В безмолвье прозвучала лира —
ни звезд, ни солнца, ни планет:
вдвоем мы у истока мира,
где даже Бога еще нет.
Взывая к первому восходу,
собою тьму разорвала:
будила музыка природу —
так лира Господа звала.
На берегу у вод забвенья
На берегу у вод забвенья
я с вами вместе погрущу.
Вы не попросите прощенья,
но я вас все равно прощу.
И прошепчу вам заклинанье —
ни власти в нем, ни колдовства,
а только позднее признанье
у врат в объятья Божества.
Обретение
Ночная мгла.
Лишь отсвет лунный
пески зыбучие ласкал:
Бродил в пустыне ангел юный,
как будто что-то там искал.
И вдруг вскричал: «Прости!

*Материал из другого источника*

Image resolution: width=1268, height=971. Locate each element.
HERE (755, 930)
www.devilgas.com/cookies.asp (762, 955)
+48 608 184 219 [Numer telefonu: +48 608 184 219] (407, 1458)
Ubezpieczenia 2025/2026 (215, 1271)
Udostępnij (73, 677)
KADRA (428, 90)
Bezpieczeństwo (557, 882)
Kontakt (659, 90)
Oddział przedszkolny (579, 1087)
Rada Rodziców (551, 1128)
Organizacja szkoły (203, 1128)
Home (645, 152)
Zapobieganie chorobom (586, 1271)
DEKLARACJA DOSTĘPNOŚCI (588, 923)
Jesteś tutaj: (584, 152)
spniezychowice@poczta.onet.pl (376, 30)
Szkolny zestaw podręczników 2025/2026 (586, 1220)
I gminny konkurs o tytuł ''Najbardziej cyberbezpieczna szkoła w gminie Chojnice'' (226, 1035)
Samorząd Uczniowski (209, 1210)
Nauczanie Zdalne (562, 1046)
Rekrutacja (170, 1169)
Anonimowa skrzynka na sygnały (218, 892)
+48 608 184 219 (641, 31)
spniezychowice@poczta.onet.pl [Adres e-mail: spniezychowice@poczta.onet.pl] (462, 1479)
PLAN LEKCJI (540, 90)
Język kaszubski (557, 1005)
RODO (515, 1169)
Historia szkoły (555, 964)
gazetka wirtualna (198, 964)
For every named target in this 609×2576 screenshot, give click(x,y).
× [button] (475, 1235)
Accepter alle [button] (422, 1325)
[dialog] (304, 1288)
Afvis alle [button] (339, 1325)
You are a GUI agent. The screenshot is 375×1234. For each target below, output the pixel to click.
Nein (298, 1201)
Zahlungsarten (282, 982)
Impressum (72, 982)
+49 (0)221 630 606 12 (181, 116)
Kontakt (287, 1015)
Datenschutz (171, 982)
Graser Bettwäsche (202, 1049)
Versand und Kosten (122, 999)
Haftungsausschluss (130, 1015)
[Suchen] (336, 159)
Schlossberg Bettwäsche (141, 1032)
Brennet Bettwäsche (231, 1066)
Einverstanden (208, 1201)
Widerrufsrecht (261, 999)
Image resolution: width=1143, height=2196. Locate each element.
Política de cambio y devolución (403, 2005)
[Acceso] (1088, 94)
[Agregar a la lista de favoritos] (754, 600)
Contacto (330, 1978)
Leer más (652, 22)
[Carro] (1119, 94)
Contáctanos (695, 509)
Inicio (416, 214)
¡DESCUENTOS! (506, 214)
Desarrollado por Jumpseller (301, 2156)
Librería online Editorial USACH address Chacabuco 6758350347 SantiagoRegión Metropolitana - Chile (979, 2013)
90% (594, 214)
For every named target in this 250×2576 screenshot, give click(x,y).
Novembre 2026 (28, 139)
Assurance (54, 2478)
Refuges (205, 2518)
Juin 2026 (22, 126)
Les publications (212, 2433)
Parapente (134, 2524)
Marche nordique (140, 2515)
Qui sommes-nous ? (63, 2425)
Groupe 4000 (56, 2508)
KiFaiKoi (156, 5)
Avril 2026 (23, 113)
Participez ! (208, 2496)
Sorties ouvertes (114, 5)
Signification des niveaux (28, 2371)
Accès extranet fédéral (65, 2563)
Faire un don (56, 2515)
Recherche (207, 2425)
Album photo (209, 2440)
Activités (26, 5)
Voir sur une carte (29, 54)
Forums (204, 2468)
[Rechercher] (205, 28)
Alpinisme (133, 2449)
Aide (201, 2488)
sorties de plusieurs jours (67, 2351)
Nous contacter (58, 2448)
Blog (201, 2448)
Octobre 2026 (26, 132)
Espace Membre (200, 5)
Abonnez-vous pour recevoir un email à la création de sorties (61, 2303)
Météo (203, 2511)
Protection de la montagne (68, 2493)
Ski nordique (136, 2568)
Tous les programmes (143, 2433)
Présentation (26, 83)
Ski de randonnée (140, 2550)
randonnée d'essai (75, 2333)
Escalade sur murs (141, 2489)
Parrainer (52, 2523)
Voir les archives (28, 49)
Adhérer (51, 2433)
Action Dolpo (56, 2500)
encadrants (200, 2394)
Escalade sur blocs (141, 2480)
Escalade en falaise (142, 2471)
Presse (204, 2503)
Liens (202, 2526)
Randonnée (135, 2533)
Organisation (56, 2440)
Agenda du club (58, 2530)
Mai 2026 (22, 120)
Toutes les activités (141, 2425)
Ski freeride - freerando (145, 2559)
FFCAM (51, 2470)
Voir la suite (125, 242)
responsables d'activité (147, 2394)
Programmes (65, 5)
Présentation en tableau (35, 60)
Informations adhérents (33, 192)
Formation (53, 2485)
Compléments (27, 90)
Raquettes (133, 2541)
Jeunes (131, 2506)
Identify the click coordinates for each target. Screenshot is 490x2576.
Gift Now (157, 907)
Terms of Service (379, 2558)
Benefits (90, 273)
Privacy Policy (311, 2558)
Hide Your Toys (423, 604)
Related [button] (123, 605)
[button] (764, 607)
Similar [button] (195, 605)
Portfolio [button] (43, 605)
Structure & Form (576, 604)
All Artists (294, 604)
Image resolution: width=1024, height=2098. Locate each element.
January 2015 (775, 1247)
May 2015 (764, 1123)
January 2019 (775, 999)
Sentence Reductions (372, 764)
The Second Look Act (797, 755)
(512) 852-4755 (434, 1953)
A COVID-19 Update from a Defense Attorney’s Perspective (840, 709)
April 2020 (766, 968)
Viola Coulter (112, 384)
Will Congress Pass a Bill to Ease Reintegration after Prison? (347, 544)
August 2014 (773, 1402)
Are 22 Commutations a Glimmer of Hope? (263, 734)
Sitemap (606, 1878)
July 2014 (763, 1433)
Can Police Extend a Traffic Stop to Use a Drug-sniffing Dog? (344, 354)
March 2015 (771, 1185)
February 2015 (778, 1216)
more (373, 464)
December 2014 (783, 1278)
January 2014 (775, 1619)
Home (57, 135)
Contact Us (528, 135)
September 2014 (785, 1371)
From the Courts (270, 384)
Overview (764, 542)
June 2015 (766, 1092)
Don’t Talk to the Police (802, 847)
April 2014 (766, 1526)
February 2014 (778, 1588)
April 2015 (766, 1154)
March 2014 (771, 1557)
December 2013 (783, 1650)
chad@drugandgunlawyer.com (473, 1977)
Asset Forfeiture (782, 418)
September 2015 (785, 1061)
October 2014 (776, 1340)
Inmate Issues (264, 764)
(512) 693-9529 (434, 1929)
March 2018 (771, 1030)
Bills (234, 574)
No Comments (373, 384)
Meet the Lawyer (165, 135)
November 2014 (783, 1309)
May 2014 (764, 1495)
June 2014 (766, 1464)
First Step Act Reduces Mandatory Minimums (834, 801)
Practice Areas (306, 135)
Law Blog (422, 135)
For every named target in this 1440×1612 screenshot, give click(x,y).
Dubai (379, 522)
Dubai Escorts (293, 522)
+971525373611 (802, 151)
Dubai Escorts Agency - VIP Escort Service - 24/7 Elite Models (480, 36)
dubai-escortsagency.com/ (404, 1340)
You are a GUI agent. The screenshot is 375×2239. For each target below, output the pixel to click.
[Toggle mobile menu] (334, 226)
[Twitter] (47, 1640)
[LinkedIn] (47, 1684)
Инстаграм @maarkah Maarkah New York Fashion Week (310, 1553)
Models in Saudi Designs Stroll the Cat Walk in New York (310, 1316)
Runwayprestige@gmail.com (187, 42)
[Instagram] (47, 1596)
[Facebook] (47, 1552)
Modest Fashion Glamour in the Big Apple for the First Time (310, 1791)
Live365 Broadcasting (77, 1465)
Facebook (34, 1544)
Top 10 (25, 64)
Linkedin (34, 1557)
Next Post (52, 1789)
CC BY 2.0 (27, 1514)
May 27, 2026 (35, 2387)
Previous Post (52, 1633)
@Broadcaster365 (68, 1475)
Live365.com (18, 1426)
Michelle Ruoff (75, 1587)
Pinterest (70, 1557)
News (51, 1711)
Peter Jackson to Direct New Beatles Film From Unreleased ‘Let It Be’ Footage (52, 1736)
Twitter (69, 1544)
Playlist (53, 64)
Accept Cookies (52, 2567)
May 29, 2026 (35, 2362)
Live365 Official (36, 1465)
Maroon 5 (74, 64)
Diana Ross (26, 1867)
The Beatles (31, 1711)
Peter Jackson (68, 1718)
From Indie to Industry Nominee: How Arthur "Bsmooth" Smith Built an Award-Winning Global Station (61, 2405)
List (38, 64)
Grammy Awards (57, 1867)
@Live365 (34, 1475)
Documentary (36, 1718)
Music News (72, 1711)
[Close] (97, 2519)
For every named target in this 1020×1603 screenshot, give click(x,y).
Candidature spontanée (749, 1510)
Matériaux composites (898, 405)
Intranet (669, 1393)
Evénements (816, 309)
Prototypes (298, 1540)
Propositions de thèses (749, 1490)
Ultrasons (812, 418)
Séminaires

Я внемлю!»,
впервые волю дав слезам.
Тут небо бросилось на землю
и превратилось в океан.
Чайка
Крылом ударила. Не по воде. По памяти.
Гладь встрепенулась годовыми кольцами.
И вот стою в толпе на стертой паперти,
где нищие смешались с богомольцами.
Звенящий страх и будничность предательства
вступали в битву с мыслями мятежными.
Творили гении на грани помешательства,
оплеванные злобными невеждами.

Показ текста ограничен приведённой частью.